Podemos sempre desligar e desactivar as nossas "vidas" online. Não tem necessariamente de ser assim - porque também podemos e devemos exigir mais regulação da mesma forma que no passado o exigimos às empresas de telefones, defende. Mark Zuckerberg, o fundador do Facebook, proclamou recentemente que "não há privacidade no mundo social" e Sherry Turkle reagiu perguntando afinal onde fica a democracia sem privacidade, o que é a intimidade sem privacidade? "Foram perguntas retóricas, mas quis enfatizar que a noção de intimidade requer privacidade. A intimidade pressupõe que há uma zona privada que podemos ou não revelar. As pessoas precisam de ter várias camadas em si próprias para as poderem ir revelando. Da mesma maneira, em democracia é preciso que as pessoas tenham vários espaços para reflectir, têm o direito de criticar o Governo e a liberdade de discordar. O facto de qualquer conversa estar a ser arquivada não é bom. Eu requisitava livros na biblioteca e isso era informação protegida, era um dado privado. Hoje vejo no Facebook o que é que as pessoas estão a ler e as músicas que estão a ouvir. Esta privacidade é importante ser protegida, mas estamos a desistir dela cedo de mais."

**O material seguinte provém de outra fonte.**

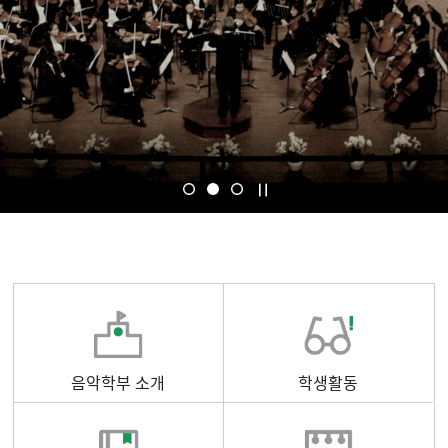
음악학부 소개
학생활동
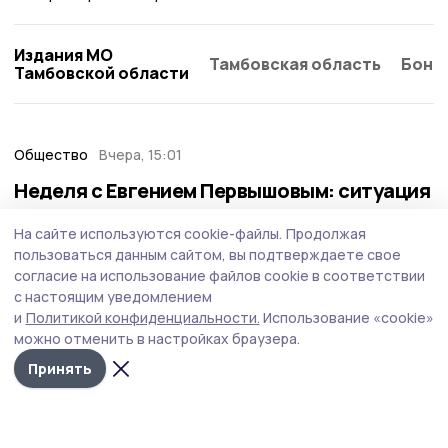
Издания МО
Тамбовская область
Бонд
Тамбовской области
Общество
Вчера, 15:01
Неделя с Евгением Первышовым: ситуация
на топливном рынке, чистота в городе и
На сайте используются cookie-файлы.
Продолжая
приоритеты образования
пользоваться данным сайтом, вы подтверждаете свое
Губернатор держит на контроле ситуацию с бензином,
согласие на использование файлов cookie в соответствии
требует навести порядок с мусором в Тамбове.
с настоящим уведомлением
и
Политикой конфиденциальности.
Использование «cookie»
можно отменить в настройках браузера.
Принять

Sherry Turkle acha, porém, que estamos na infância da Internet. Daqui a dez anos, como a imagina? "Vai levar mais do que dez anos. Mas há sinais, principalmente nos Estados Unidos, de uma cultura política muito conservadora que tomou conta de pelo menos metade do país. Há uma divisão entre um país que tem uma visão do mundo conservadora e essa parte deveria estar muito preocupada com estes temas da privacidade, mas está mais preocupada com o que diz respeito ao Governo. Se o Facebook fosse o Governo federal, seria muito preocupante, mas o facto de ser uma empresa parece torná-lo normal. Não consigo prever o futuro, mas acho que se tem de dar um passo atrás, regular a cultura digital e fazê-la mais sensível a proteger as coisas que nos importam. A privacidade é a mais urgente."